Here Comes The Gold
Although RomneyRyan are faulting President Obama’s stewardship of the economy, the self-described “comeback team” doesn’t seem to have much interest in having the Fed help to grow the economy and generate full employment, which happens to be one of the institution’s two mandates.
Unemployment? Are there no workhouses?
Meanwhile, Bloomberg News is also reporting today that RomneyRyan would not re-appoint current Fed Chairman Ben Bernanke when his current term expires in 2014. Ryan in particular is not a fan of the Fed Chairman or of the Fed generally. For it turns out that in addition to his anti-abortion zeolotry and his schemes to end Medicare and Social Security, and most aid to the poor, the VP nominee to be is also apparently a gold-bug, thanks to his Ayn Rand-idolatry. Krugman notes today in the NYT:
But wait, there’s more: ‘Atlas Shrugged’ apparently shaped Mr. Ryan’s views on monetary policy, views that he clings to despite having been repeatedly, completely wrong in his predictions.
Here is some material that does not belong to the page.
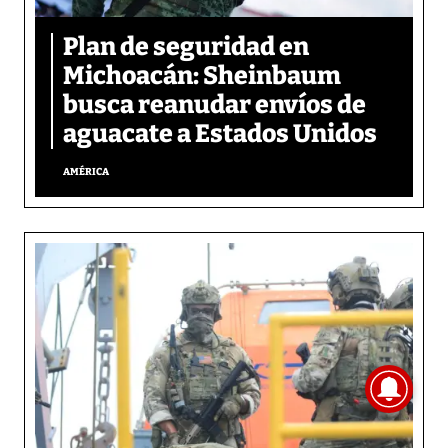
Plan de seguridad en
Michoacán: Sheinbaum
busca reanudar envíos de
aguacate a Estados Unidos
AMÉRICA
In early 2011, Mr. Ryan, newly installed as the chairman of the House Budget Committee, gave Ben Bernanke, the Federal Reserve chairman, a hard time over his expansionary policies. Rising commodity prices and long-term interest rates, he asserted, were harbingers of high inflation to come; ‘There is nothing more insidious that a country can do to its citizens,’ he intoned, ‘than debase its currency.’
Since then, inflation has remained quiescent while long-term rates have plunged — and the U.S. economy would surely be in much worse shape than it is if Mr. Bernanke had allowed himself to be bullied into monetary tightening. But Mr. Ryan seems undaunted in his monetary views. Why?
Well, it’s right there in that 2005 speech to the Atlas Society, in which he declared that he always goes back to ‘Francisco d’Anconia’s speech on money’ when thinking about monetary policy. Who? Never mind. That speech (which clocks in at a mere 23 paragraphs) is a case of hard-money obsession gone ballistic. Not only does the character in question, a Galt sidekick, call for a return to the gold standard, he denounces the notion of paper money and demands a return to gold coins. For the record, the U.S. currency supply has consisted overwhelmingly of paper money, not gold and silver coins, since the early 1800s. So if Mr. Ryan really thinks that Francisco d’Anconia had it right, he wants to turn the clock back not one but two centuries.
Does any of this matter? Well, if the Republican ticket wins, Mr. Ryan will surely be an influential force in the next administration — and bear in mind, too, that he would, as the cliché goes, be a heartbeat away from the presidency. So it should worry us that Mr. Ryan holds monetary views that would, if put into practice, go a long way toward recreating the Great Depression.
So in case the GOPteabag party’s cave man views of women, abortion and teh gay have you worried, and RomneyRyan’s plans to shred the social welfare state and the income safety net worry you even more, there’s more: RomneyRyan want to take our monetary policy back to the 1700’s.